Jeremy Renner: Definitely. Having the environment and the world feel like it was, I didn’t have to do much green screen for the most part, so I got to use the surrounds as I would if I was there. I didn’t want to leave that world to be honest with you. I was walking around Augsburg in this cool-ass leather coat, I’d be getting off a horse, with a shotgun on my shoulder. I could just grab some fresh apples, I thought, “I would like to live like this, this is kinda cool,” (laughs). There was this old tavern where you’d scoop beer out of this trough. I dunno, there was something very primal that was really fun to me. I loved that (laughs).

And the costumes, they look like they belong in a fairy tale world, but they also have this badass bounty hunter look to them. What was it like working with the costume designers on that?

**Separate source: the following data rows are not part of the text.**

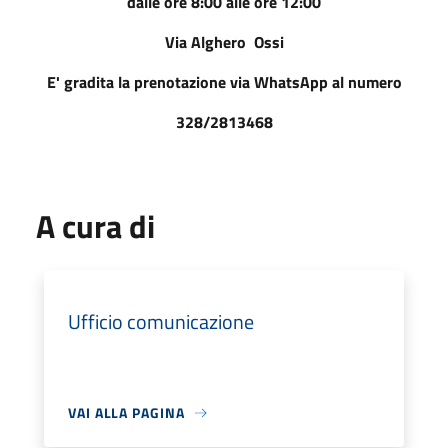
dalle ore 8:00 alle ore 12:00
Via Alghero Ossi
E' gradita la prenotazione via WhatsApp al numero
328/2813468
A cura di
Ufficio comunicazione
VAI ALLA PAGINA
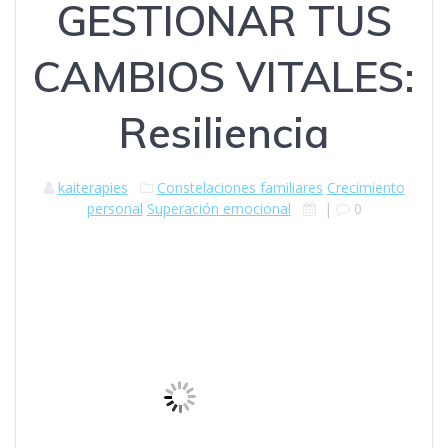
GESTIONAR TUS
CAMBIOS VITALES:
Resiliencia
kaiterapies
Constelaciones familiares
Crecimiento
personal
Superación emocional
|
0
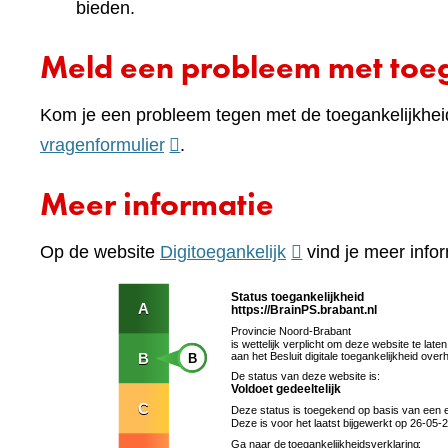
bieden.
Meld een probleem met toeg
Kom je een probleem tegen met de toegankelijkhei
(verwijst
vragenformulier
.
naar
Meer informatie
een
andere
(verwijst
Op de website
Digitoegankelijk
vind je meer infor
website)
naar
een
andere
website)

Gemma Arterton: Oh man. Marlene Stewart had come up with these drawings and everyone went crazy for them, I thought that they were great. Originally it was like thigh-high boots, it was very gothic looking. But then we softened it a little bit, made it a bit more hunter-like with the forest colours… but still leather pants (laughs). I mean, it’s a period movie but not so, so I could wear trousers – which was great, as I had to do a lot of running around. I think my costume evolved to being practical and quite tomboy-ish, yet still quite sexy. Honestly, Marlene done such a great job with were that costume went, I’d wear that costume down the street – I love it (laughs). Marleen, she’s such a clever designer.

Do you remember your initial reaction when you first saw the candy house?

Gemma Arterton: The candy house is so iconic. And actually, that’s what I first think of when I think of Hansel and Gretal: the candy house. So the day when I saw the exterior set of that, in the forest, I was really blown away. I took a photo of it because it was so iconic, to capture that moment.

Jeremy Renner: I sneakily took a little piece of it to see if it was candy, I had to check. But no, it was sort of like styrofoam (laughs). I thought they done a really wonderful job with the look of this movie, and that was one of things I was initially attracted to. The designers behind it were tremendous, and it wasn’t easy to make something that looks cool, but that is also very functional at the same time. It’s not an easy task because we had to be very fluid and we had to move around and get beat up, roll around and do a lot of strange things on these sets.